Tick tock….around the clock

11.2023 | Ingrid Wood

From complicated pocket watches to iconic clocks to decorative wrist watches… there’s a fascinating world behind the multi-billion-dollar timepiece industry

Back in time

Based on archaeological evidence, time was measured at least 5000 years ago when the Babylonians and Egyptians introduced ways to organise events and plan for planting and harvesting, using the solar day, lunar month and solar year. Fast forward a couple of thousand years and the sundial was invented, which indicated time and tracked hours by the length or direction of the sun’s shadow

While the church may have been behind early day clocks, women were associated with decorative wristwatches (men favoured pocket watches) with Elizabeth 1 being the first woman to wear a wristwatch, a gift from her alleged love Robert Dudley. The first rumblings of the wristwatch revolution for men started due to battle – a tucked-away pocket watch just wasn’t practical when you had to check the time while firing weapons or controlling an aeroplane. And so, wristwatches became popular for men in the military. Eventually, servicemen aside, it became acceptable for modern men to wear a more decorative timepiece on their wrists.

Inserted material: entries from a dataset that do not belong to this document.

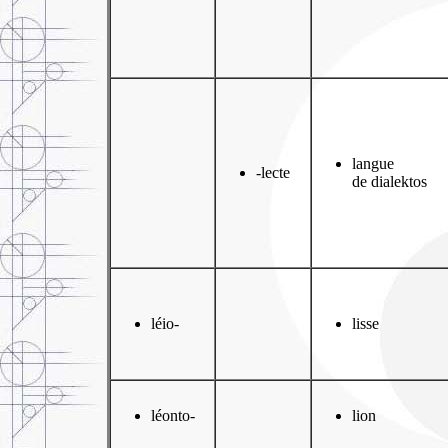
langue
-lecte
de dialektos
léio-
lisse
léonto-
lion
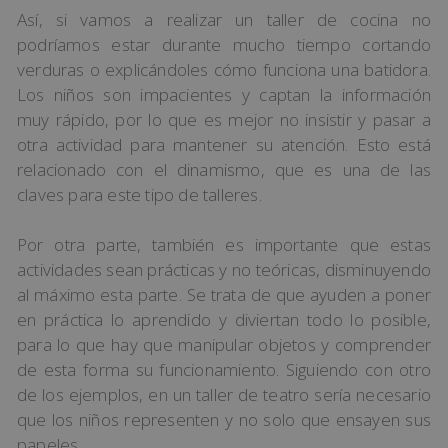
Así, si vamos a realizar un taller de cocina no
podríamos estar durante mucho tiempo cortando
verduras o explicándoles cómo funciona una batidora.
Los niños son impacientes y captan la información
muy rápido, por lo que es mejor no insistir y pasar a
otra actividad para mantener su atención. Esto está
relacionado con el dinamismo, que es una de las
claves para este tipo de talleres.
Por otra parte, también es importante que estas
actividades sean prácticas y no teóricas, disminuyendo
al máximo esta parte. Se trata de que ayuden a poner
en práctica lo aprendido y diviertan todo lo posible,
para lo que hay que manipular objetos y comprender
de esta forma su funcionamiento. Siguiendo con otro
de los ejemplos, en un taller de teatro sería necesario
que los niños representen y no solo que ensayen sus
papeles.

Complications and expeditions

To understand the billion-dollar watch industry (the luxury watch market is expected to grow by $1.64 bn during 2020–2024 according to the Global Luxury Watch Market 2020–2024 report), one needs to understand complications. Any functionality on a watch that serves a purpose over and above telling the time, such as water resistance, moon phase and date display, is known as complications. Dress watches have little or no complications other than simply telling the time, although they can cost as much as a small home – the Graff Diamonds Hallucination, with over 110 carats of coloured diamonds set into a platinum bracelet, at $55 million, has the title of the most expensive watch in the world. The Vacheron Constantin Reference 57260, a mechanical pocket watch, is widely regarded as the most complicated watch in the world, with 57 complications, while Breguet’s Marie-Antoinette Grande Complication pocket watch, which took 40 years to construct, is worth a cool $30 million.

Sports watches usually have many complications, and that means a lot of testing in extreme places and spaces. The Casio G-Shock – known to be almost indestructible (waterproof to great depths and shock resistant) was tested by simply throwing it out of a fourth-storey window. For maximum durability and quality, diving watches are tested until they implode. Rolex took its Deep Sea Special watch to the bottom of the ocean – nearly 11000 metres to be exact, to prove its performance under pressure. The Russian astronauts famously wore Strela watches when they made it first to space, while US astronauts then conquered the moon, wearing Omega Speedmasters.

Sidewalk wonder

A clock that has been ticking for over a century and has been captured by many photographers over the years is the famous Sidewalk Clock in New York. When Manhattan jeweller William Barthman decided in 1896 to embed a clock in the sidewalk outside his store as a way to attract customers, little did he know how famous that timepiece would become.

The original design – a mechanical clock with battery back-up and hidden lightbulbs so that it illuminated at night – took Barthman and his employee (and technical mastermind) Frank Homm two years to produce. The clock remained like that for 40 years, albeit it with some accuracy issues due to wear and tear and vibrations from the subway. Eventually Barthman replaced it with a more traditional round-faced clock in 1944. It was this version that was famously immortalised by photographer Ida Wyman in her 1947 photograph titled Sidewalk Clock. The clock has survived wars, 9/11 and Hurricane Sandy, but despite smoke, sand and panicked pedestrians, it continues to tick to this day in its original position. The new premises for Barthman Jewelers (a few doors down on Broadway) has a replica – but above the front door.

The final countdown

A clock of a different kind, but one that is certainly drawing attention to a global issue, is the Climate Clock in Manhattan’s Union Square, which shares the most important number in the world - the Earth’s “deadline”. Instead of measuring the time of day, it shows ‘the most important number in the world’ as it counts down to a deadline when the effects of climate change ‘become irreversible’. Created by artists Gan Golan and Andrew Boyd, the Climate Clock figures are based on research by the Mercator Research Institute on Global Commons and Climate Change which estimate how much time it will take to reach a temperature increase globally of 1.5°C – a critical number. In April this year, a second (and more optimistic!) display was added to the digital clock, representing the growing percentage of the world’s energy that comes from renewable sources like the sun and wind.